§ **What you should do**: Report how many lines in the records below hold "della", with no other output.

§ **Records supplied**:
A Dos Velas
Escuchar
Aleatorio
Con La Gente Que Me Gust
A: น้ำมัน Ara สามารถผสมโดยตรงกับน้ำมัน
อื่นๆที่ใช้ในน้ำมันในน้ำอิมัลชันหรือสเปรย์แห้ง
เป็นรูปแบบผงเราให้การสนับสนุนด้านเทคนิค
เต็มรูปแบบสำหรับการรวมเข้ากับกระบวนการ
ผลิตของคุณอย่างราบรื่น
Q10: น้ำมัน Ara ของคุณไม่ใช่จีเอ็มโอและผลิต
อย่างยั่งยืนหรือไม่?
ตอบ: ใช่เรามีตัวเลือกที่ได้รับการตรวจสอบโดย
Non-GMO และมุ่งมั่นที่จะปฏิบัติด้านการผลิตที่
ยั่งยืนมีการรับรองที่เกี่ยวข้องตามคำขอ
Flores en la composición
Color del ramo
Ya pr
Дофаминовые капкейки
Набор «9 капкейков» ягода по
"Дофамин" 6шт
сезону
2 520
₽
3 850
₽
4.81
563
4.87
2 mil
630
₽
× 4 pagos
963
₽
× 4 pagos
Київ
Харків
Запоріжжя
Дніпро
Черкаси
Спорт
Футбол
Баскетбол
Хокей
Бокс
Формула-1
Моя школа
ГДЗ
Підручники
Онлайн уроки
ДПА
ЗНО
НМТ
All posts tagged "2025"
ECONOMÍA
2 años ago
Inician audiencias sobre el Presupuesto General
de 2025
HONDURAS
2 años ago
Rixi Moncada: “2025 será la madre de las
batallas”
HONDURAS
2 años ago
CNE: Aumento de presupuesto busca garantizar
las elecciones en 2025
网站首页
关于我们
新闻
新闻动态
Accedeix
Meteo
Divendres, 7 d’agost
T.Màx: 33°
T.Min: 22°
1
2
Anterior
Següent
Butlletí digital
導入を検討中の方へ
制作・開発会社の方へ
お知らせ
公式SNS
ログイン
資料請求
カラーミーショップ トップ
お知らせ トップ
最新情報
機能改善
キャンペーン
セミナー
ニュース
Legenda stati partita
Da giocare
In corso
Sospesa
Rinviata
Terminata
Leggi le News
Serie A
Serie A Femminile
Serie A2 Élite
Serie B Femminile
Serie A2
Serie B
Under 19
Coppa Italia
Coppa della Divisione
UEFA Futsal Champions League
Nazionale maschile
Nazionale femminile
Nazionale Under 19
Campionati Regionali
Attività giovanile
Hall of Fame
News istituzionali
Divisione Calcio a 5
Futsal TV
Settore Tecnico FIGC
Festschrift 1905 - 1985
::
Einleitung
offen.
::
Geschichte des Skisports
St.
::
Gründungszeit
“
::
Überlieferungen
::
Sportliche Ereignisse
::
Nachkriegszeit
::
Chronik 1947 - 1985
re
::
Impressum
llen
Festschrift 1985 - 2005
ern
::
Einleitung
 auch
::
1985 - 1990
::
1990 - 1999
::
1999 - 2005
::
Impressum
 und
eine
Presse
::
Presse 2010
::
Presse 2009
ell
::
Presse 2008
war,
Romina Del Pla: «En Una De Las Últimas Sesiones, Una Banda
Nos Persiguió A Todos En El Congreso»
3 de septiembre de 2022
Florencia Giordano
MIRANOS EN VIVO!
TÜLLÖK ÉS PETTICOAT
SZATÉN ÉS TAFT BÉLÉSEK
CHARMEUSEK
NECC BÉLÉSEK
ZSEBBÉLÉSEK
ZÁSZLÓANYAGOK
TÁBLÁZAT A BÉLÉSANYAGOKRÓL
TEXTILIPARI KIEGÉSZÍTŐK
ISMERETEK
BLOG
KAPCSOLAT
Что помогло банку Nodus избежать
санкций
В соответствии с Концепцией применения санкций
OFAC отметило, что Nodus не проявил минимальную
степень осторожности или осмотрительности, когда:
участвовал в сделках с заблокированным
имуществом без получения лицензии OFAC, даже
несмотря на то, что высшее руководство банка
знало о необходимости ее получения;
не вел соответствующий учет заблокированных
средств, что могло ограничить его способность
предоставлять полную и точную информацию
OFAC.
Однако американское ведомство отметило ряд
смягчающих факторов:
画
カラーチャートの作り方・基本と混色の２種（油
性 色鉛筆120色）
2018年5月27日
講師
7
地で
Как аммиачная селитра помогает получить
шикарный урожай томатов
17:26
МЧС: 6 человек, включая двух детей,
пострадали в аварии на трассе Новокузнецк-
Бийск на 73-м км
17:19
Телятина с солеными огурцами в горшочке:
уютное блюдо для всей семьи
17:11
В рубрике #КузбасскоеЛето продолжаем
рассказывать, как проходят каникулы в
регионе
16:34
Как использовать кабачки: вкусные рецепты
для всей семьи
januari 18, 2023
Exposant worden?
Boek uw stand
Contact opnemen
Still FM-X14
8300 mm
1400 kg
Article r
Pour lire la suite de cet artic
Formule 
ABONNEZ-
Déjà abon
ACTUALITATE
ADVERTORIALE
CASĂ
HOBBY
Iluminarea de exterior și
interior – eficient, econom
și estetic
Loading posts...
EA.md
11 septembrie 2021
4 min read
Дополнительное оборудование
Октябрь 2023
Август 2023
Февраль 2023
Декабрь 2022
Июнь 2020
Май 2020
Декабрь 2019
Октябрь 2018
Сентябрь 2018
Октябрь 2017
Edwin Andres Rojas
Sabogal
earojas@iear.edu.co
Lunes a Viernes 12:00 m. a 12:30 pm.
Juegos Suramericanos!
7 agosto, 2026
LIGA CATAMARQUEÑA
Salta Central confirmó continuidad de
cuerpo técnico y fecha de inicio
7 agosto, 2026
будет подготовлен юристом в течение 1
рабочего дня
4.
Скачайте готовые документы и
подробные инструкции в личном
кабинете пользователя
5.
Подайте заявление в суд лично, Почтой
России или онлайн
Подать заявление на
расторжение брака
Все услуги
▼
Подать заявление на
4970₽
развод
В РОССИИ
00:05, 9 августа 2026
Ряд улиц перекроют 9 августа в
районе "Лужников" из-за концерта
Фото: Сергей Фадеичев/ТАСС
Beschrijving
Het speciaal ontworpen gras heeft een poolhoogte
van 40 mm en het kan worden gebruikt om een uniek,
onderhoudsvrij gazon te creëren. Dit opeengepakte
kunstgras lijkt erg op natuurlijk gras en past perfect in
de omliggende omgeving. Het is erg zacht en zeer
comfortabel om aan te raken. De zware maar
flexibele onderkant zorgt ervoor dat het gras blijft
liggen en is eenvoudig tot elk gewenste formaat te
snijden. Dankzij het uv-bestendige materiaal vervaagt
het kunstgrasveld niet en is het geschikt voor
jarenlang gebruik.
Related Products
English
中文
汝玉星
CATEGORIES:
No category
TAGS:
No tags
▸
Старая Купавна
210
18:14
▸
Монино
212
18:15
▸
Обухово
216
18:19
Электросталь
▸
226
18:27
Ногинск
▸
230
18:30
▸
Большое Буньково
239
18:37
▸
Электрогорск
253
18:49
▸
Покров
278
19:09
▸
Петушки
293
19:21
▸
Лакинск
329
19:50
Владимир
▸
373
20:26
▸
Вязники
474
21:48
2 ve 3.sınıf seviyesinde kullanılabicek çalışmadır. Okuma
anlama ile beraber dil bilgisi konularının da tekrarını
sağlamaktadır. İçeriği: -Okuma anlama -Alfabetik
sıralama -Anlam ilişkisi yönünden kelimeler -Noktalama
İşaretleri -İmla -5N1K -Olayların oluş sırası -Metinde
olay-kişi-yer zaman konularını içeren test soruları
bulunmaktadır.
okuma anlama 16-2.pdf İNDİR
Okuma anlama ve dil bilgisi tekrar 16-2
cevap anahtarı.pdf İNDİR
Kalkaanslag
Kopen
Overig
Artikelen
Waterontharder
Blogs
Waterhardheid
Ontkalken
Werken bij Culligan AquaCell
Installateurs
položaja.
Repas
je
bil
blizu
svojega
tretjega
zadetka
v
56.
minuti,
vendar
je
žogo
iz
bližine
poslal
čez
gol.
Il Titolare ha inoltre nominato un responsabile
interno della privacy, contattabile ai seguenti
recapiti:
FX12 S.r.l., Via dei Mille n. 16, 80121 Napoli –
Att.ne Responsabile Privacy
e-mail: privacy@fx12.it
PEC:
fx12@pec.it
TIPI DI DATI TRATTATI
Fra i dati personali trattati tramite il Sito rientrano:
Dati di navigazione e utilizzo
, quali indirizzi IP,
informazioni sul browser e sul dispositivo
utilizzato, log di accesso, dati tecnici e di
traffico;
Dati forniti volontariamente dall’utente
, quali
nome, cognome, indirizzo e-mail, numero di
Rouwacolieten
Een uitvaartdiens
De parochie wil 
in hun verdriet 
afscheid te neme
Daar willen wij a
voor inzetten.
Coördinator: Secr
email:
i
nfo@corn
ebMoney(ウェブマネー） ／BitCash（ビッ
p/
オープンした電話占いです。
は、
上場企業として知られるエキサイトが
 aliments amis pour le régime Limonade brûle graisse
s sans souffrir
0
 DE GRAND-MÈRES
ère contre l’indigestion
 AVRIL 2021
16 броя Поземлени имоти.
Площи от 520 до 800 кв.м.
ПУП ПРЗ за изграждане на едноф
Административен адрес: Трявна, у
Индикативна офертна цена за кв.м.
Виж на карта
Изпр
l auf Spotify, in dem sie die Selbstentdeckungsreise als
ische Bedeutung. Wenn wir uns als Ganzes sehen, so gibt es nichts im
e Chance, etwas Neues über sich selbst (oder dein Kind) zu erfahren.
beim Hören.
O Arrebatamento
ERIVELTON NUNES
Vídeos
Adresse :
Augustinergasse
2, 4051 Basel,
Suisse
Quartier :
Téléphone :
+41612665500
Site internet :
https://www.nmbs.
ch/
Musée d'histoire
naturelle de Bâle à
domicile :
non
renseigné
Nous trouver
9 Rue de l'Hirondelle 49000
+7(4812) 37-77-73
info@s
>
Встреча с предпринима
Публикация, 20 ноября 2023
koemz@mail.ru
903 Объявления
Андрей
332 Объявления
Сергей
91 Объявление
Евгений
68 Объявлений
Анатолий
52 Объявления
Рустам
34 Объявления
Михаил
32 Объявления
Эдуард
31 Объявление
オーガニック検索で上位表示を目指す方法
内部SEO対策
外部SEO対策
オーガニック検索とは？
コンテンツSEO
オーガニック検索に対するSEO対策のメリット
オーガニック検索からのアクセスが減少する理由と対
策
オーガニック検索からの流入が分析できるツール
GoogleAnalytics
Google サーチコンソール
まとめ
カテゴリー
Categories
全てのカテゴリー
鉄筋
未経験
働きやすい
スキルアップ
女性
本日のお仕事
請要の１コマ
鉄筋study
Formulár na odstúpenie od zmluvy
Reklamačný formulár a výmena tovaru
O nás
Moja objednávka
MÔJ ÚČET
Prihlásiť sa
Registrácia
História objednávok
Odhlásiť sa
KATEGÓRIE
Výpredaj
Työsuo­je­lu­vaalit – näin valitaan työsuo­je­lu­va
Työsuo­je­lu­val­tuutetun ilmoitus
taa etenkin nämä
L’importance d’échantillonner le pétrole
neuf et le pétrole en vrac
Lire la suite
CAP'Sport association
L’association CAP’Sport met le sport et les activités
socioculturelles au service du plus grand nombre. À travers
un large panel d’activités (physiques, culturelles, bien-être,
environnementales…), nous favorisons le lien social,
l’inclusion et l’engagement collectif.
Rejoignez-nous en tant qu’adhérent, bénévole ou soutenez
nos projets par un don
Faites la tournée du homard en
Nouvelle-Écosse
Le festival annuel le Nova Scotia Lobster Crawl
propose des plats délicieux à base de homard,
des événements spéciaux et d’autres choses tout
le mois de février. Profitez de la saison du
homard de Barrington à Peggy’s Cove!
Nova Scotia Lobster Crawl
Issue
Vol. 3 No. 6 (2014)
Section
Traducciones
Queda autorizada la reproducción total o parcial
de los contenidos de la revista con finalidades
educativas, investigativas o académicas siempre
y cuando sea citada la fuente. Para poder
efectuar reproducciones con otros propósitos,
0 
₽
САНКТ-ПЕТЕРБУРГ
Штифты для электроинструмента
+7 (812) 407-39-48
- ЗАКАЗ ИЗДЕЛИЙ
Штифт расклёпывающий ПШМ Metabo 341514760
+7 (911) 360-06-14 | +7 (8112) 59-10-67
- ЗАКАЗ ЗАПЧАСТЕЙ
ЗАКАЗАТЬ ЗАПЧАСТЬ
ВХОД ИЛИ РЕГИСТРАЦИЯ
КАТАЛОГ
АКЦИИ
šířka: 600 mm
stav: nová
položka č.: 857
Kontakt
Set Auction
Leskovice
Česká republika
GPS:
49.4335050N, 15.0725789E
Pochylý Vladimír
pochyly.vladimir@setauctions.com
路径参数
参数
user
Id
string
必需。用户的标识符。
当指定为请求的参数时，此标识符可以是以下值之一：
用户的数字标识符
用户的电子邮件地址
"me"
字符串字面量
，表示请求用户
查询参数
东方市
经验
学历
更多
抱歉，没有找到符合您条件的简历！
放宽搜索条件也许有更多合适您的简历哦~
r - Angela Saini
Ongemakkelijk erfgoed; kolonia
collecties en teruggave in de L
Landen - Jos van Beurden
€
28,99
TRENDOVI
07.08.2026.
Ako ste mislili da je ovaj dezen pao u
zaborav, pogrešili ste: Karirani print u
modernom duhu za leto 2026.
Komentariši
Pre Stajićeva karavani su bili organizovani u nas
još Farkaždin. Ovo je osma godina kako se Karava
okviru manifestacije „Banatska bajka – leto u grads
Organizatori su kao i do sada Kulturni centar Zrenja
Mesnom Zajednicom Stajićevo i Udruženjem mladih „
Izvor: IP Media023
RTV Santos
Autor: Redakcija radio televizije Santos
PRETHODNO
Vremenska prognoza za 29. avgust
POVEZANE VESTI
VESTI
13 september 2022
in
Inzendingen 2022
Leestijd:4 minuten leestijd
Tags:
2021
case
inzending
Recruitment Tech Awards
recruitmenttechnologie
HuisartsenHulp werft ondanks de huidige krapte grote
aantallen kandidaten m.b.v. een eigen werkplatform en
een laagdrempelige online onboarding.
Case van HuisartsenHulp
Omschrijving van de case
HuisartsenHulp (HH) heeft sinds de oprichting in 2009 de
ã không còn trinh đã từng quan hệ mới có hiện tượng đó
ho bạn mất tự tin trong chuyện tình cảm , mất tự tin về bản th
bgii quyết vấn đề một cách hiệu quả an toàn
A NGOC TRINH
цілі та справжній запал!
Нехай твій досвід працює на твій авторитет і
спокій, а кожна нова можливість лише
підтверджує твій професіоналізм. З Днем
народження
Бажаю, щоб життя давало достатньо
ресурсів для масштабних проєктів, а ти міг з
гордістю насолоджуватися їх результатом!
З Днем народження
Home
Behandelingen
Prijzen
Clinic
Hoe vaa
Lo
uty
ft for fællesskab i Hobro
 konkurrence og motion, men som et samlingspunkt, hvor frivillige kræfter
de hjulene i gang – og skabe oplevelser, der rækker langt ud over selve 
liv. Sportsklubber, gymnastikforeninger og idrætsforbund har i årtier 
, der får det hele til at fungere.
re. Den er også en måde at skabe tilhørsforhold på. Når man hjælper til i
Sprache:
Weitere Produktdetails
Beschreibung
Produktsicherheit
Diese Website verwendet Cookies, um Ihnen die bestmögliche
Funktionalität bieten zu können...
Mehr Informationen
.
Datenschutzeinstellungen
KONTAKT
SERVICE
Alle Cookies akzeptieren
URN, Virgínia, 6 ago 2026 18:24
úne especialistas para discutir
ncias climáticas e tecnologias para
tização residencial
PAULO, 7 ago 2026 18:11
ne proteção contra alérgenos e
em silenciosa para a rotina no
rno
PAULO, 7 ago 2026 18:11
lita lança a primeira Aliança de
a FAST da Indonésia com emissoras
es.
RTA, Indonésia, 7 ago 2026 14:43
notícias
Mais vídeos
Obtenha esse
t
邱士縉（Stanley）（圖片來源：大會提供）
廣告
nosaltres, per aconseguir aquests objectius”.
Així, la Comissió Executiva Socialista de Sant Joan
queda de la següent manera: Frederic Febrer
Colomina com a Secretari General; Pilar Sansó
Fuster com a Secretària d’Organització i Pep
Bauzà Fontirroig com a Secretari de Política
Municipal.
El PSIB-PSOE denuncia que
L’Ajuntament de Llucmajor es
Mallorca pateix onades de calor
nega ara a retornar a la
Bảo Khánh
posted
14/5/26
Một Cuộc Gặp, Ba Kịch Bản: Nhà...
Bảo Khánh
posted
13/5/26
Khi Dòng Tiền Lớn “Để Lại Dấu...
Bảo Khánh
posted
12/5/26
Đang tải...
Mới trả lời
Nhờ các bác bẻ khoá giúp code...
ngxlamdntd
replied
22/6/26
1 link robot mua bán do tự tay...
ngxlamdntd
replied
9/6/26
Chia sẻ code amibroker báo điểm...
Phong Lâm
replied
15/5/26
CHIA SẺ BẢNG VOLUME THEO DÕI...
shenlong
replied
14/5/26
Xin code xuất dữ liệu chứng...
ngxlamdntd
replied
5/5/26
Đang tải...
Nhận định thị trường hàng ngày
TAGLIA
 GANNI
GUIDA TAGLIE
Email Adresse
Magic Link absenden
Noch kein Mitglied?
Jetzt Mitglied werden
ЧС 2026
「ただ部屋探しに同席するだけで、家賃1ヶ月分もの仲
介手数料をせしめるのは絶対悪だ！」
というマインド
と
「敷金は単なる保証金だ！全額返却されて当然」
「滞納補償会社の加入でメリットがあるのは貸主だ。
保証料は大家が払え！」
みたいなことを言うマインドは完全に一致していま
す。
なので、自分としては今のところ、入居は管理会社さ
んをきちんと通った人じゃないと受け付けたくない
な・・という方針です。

§ **Written response**: 2